After a period of time where it seemed like cryptocurrencies and all financial products with a bit of risk were being shelved in favor of low-risk products such as holding cash or government bonds (specifically the US dollar and Treasuries), the actions of the Federal Reserve and other central banks have caused a roarback in equity markets — and a corresponding increase in cryptocurrency values.
Since March, 15th, 2020, when the Federal Reserve cuts rates to zero in an unscheduled rate cut, the S&P 500 had its best quarter since 1998 and bitcoin’s price, about to touch $5,000 USD around that time period, is now roaring back above the $10,000 USD mark.
Understanding the relationship between monetary policy and cryptocurrencies can be a bit tricky, but it’s a worthy exercise. As cryptocurrencies start taking on institutional speculation, their short-term price movements gyrate with the markets. Some of this has been plainly stated before and often observed: some institutional investors think of bitcoin as digital gold.
They’ll use bitcoin as a hedge against the inflation they think will result from excessive unconventional monetary policy. This was the explicit view of Paul Tudor Jones, the billionaire investor loading up on bitcoin.
In this reading, the actions of central banks help create demand for cryptocurrencies by creating the conditions (excessive money supply) wherein a certain class of institutional investors feels the need to hedge their wealth.
But structural changes in monetary policy implementation also auger surprising new developments and support for new cryptocurrencies in ways that go beyond the “cryptocurrency as hedge” narrative.
Witness the new trend of DeFi, decentralized finance companies that are largely behind the growth in ethereum demand as ethereum gets locked into new financial products. DeFi represents alternative financial solutions built on ethereum that are looking to augment or replace traditional loans.
Typically, there’s a “search for yield” that happens when there are very few options to yield money in deposits or low-risk products. DeFi, with interest rates that range as high as 100% annualized on stablecoins looks like a more attractive option than fiat banks that can offer flat ~1% at best.

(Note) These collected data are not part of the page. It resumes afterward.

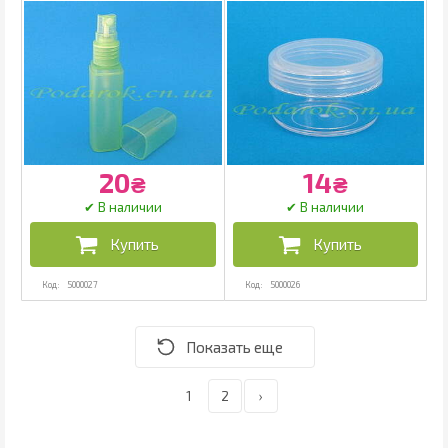
20
14
₴
₴
5000027
5000026
1
2
›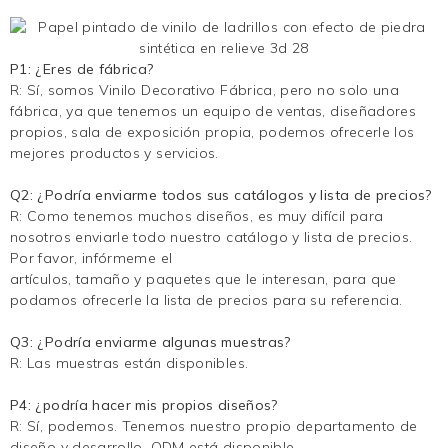
P1: ¿Eres de fábrica?
R: Sí, somos
Vinilo Decorativo
Fábrica, pero no solo una
fábrica, ya que tenemos un equipo de ventas, diseñadores
propios, sala de exposición propia, podemos ofrecerle los
mejores productos y servicios.
Q2: ¿Podría enviarme todos sus catálogos y lista de precios?
R: Como tenemos muchos diseños, es muy difícil para
nosotros enviarle todo nuestro catálogo y lista de precios.
Por favor, infórmeme el
artículos, tamaño y paquetes que le interesan, para que
podamos ofrecerle la lista de precios para su referencia.
Q3: ¿Podría enviarme algunas muestras?
R: Las muestras están disponibles.
P4: ¿podría hacer mis propios diseños?
R: Sí, podemos. Tenemos nuestro propio departamento de
diseño y desarrollo. ODM está disponible.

Within that structure, it’s clear that there are nuances, and perhaps warnings — products that yield that high likely are pure arbitrage situations that might fade away at any time and they carry with them risks (such as exploits) that might be underaccounted for. Yet, even if there are a lot of question marks — there’s no doubt that coordinated monetary policy around the world is driving people to look for new companies and technologies such as DeFi — an important secondary consequence.
The amount of unprecedented monetary support has also created a short-term window for institutional investors to be able to enter cryptocurrencies. Grayscale Investments LLC attracted more than $900 million in the second quarter, which was double any amount it had ever raised before. Most of that interest was spurred by institutional investors, who were supported by monetary policy, and placed in a “search for yield” and hedge-seeking situation.
Some of that was due to arbitrage, but there’s no doubt that institutional investors that were battening down the hatches when COVID-19 lockdowns were happening are back as a force across a variety of economic investments — including cryptocurrencies.
Some of this institutional investment comes on the heels of leading figures in the industry looking for shelter during the largest monetary expansion in history. This helps accentuate this short-term trend, with institutional investors suddenly finding the context, the need and the support to start pouring into investment in cryptocurrencies.
Beyond these factors however, is the potential pending development of a digital dollar. This is not being pushed by monetary authorities, but rather heard in the fiscal halls of power in Congress. Yet, research in this area will spur interest in cryptocurrencies by confirming the digital ascendency of finance into retail cash — and creating a contrast and another item that might highlight cryptocurrency’s usefulness as a hedge.
It is, however, the greater retail adoption of bitcoin and cryptocurrencies that is more interesting than the short-term movements associated with institutional investors pushed by monetary policy in one way or another towards cryptocurrencies.
A new study from Cornerstone Advisors says that 15% of Americans now own some cryptocurrency, with about half of those having invested in the first six months of 2020, among unprecedented monetary policy changes and COVID-19. High income, millennials and Gen Xers were some of the groups spurring this growth. Americans who don’t hold cryptocurrencies and had no plans to do so thought their financial health stayed the same (55%) mostly while a plurality of those that currently hold cryptocurrencies thought that their financial health was much better (44%).
Cryptocurrencies are getting short-term boosts in pricing from a wave of institutional and retail investors with a variety of incentives, many of them brought on by the largest monetary expansion of our age. Some of those incentives are here for the long haul, as monetary authorities struggle with the short-term effects of the COVID-19 pandemic and the longer-haul efforts to fully recover economically. Monetary policy during COVID-19 is acting as a bridge to cryptocurrencies for many new institutional and retail investors skeptical of its effects — and perhaps an enduring reason to stay in the cryptocurrency ecosystem.